Die Instrumente, die Multiinstrumentalist Steffen Schorn und sein Tentett einsetzen, ragen zum Teil beinahe 2 m hoch. Es sind Einzelanfertigungen, die Skulpturen gleichen. Schon deren pure Anwesenheit könnte auf die richtige Spur lenken: dass nämlich dieser Abend der Bildhauerin Camille Claudel gewidmet ist.
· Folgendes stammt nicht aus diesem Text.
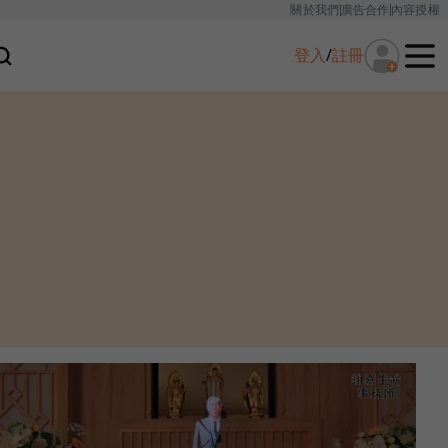
關於我們
廣告合作
內容授權
登入
/
註冊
Schorn, wie sein gegenüber Michael Heupel, blasen alsdann machtvolle Kontrabassflöten, die nicht nur, aber auch im Zusammenspiel mit der Bassklarinette der Rebecca Trescher, den Tenorsaxophonen von Julian Bossert und Stefan Karl Schmid wesentlich die Atem- und hauchsatte Stimmung dieses Abends vorgeben; Schorn dann mal auf Tubax, dem Zwitter wischen Sax und Tuba.
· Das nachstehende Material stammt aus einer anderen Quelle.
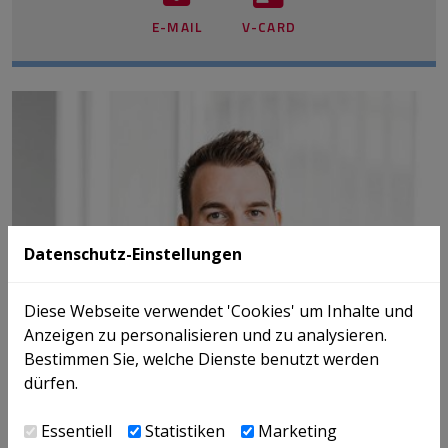
E-MAIL
V-CARD
Datenschutz-Einstellungen
Diese Webseite verwendet 'Cookies' um Inhalte und
Anzeigen zu personalisieren und zu analysieren.
Bestimmen Sie, welche Dienste benutzt werden
dürfen.
Essentiell
Statistiken
Marketing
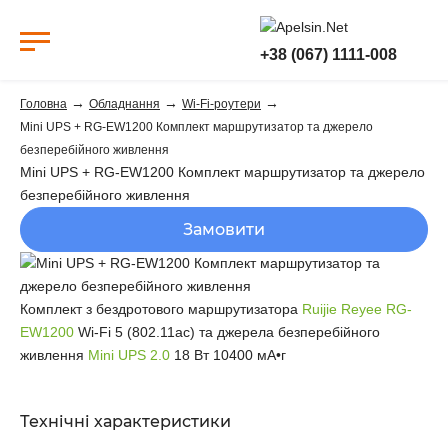
+38 (067) 1111-008
→
→
→
Головна
Обладнання
Wi-Fi-роутери
Mini UPS + RG-EW1200 Комплект маршрутизатор та джерело
безперебійного живлення
Mini UPS + RG-EW1200 Комплект маршрутизатор та джерело
безперебійного живлення
Замовити
Комплект з бездротового маршрутизатора
Ruijie Reyee RG-
EW1200
Wi-Fi 5 (802.11ac) та джерела безперебійного
живлення
Mini UPS 2.0
18 Вт 10400 мА•г
Технічні характеристики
Trotz Übergewichts an (Flöten und) Tiefönen fehlt es an Unschärfe oder dickflüssiger Verklärung gänzlich, vielmehr eröffnet sich eine feingliedrige Topographie von auch extremen Seelenzuständen, durch die Camille Claudel Zeit ihres Lebens hindurch musste; Schorn nennt sein Stück „Camille Claudel – An Inner Opera“. Man führt diese Oper, die alle Überzeichnung, allen Pathos meidet, in zwei Sets von etwa je einer Stunde Länge auf.
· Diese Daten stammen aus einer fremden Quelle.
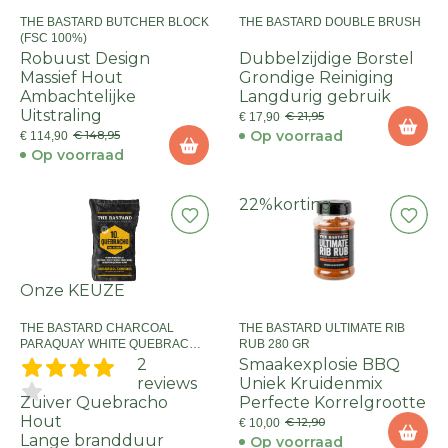
THE BASTARD BUTCHER BLOCK
THE BASTARD DOUBLE BRUSH
(FSC 100%)
Robuust Design
Dubbelzijdige Borstel
Massief Hout
Grondige Reiniging
Ambachtelijke
Langdurig gebruik
Uitstraling
€ 21,95
€ 17,90
Op voorraad
€ 148,95
€ 114,90
Op voorraad
22%
korting
Onze KEUZE
THE BASTARD CHARCOAL
THE BASTARD ULTIMATE RIB
PARAQUAY WHITE QUEBRACHO
RUB 280 GR
10 KG
2
Smaakexplosie BBQ
reviews
Uniek Kruidenmix
Zuiver Quebracho
Perfecte Korrelgrootte
Hout
€ 12,90
€ 10,00
Lange brandduur
Op voorraad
Und produziert durchgehend einen Schwebezustand, als wäre man fern der Welt bereits, in einem jenseitigen Windkanal oder zumindest der Gravitationskraft enthoben.
Dass der Abend nicht nur hörenswert ist wegen der überaus abwechslungsreichen, hoch einfühlsamen und hoch originellen Arrangements von Schorn für gleich sieben Bläser – unter ihnen auch (viel am Altsaxophon) Roger Hanschel, für einen Harfenisten (Anton Mangold), einen Pianisten und Keyboarder (Johannes Billich) – , sonder zusätzliche Weite erfährt, liegt an der Sängerin Ruth Wilhelmine Meyer, die Schorn in Norwegen kennenlernte. Sie tritt an Stoff und Musik gleichermaßen entrückt wie beteiligend heran und kommt doch – in jener doch dramatischen Lebensgeschichte – ohne jegliches vordergründige Drama aus. Meyer ist eine Archaikerin vor dem Herrn. Ihr Gesang entstammt Sprachanfängen, wo Dinge noch umfassend ertastet zu werden hatten, noch nicht aus Sprachton geformt wurden – wortlos, mit Klicklauten, fragenden Atemstößen verwickelt sie sich und uns in eine fundamentale Konversation über nichts Bestimmtes und alles Bestimmende. Dabei erhebt Meyer nicht mal ihre Stimme. Ihre Zwiesprachen in den verwinkelten wie losen Duetten mit Bassflöte oder die Monologe über den Tubarhythmen des Lars Andreas Haug oder einer Basis aus mehreren Harmonikas zählen zu den Höhepunkten. Meyer macht endgültig, dass der Abend aus suchenden wie überaus straffen Tentett-Aktionen lange vorhält.